陈圆圆是还没有长大,自然没有想到这些东西!相比李仙侣这人,柳如是更加看好陈子龙跟吴伟业两个。她们虽然说是田家讨好皇上的歌伎,但并没有说一定是皇上的人。再说,皇上许久没来看她们,早就将她们忘却了!而陈子龙跟吴伟业两人都前程似锦的风流人物,若是能得到他们的倾心,由他们向田国丈讨人,这种脱身的可能性更加大!正是有了这种考虑,柳如是才在办诗社这件事情上大花功夫。她希望能够通过诗会,结识更多的新贵,为她们姐妹以后作打算。
陈圆圆虽非她的亲妹妹,但一起相处这么多年自然感情极好。

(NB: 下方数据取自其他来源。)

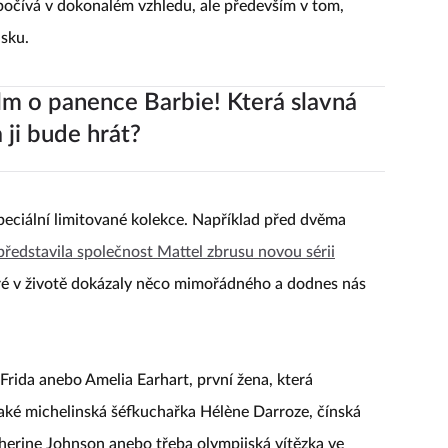
spočívá v dokonalém vzhledu, ale především v tom,
ásku.
lm o panence Barbie! Která slavná
 ji bude hrát?
speciální limitované kolekce. Například před dvěma
představila společnost Mattel zbrusu novou sérii
teré v životě dokázaly něco mimořádného a dodnes nás
Frida anebo Amelia Earhart, první žena, která
 také michelinská šéfkuchařka Hélène Darroze, čínská
erine Johnson anebo třeba olympijská vítězka ve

柳如是溺爱的捏了下陈圆圆的手臂道:“莫要胡说!今日是诗社最后一天,你就规矩着些,不然回去可要你好看!”
陈圆圆不愿拂逆了二姐的意思,乖巧的吐了吐**不再出声。
处在台上的争论风暴中的陈子龙没有想到这场争辩就突然这样冷场了,对于李仙侣的想法他倒没有什么恶感,因为他自己现在做的就是之前不少读书人看不起的事情。格物致知属于经史之后,他故去的老师徐光启没有少跟他做思想工作,甚至皇上就此也召他谈过话。后来,研读格物一系可以名留青史又可做官后,才被读书人慢慢接受!
有了这点香火之情,陈子龙不愿李仙侣受到窘迫,呵呵一笑道:“李公子方才不是说还有一首诗给我们鉴赏嘛?”
陈子龙发了话,李仙侣赶忙道:“啊,这首诗在这!”
说着李仙侣将纸张重新摊开,他边打开便道:“不过这首诗不是在下所作,而是在下一个朋友的作品!”
站在最前的陈子龙第一个看到诗作,他的眼睛顿时瞪得老大,不觉间啊的一声叫了出来!
第一百二十章 红颜似知己
陈子龙啊过一声后才发现自己有些突兀了,好在远处的人没有怎么注意,只有周围的吴应箕、吴伟业、柳如是有些奇怪的望了他一眼,不知道这位大才子惊愕什么!正在陈子龙对面的李仙侣赶忙问他有什么不妥,陈子龙此时虽满腹言语但如何能说,只能摇摇头示意无事!其他人见没有什么也就没有深究,只是另外一个年纪最大的姑娘却面露深思的神色。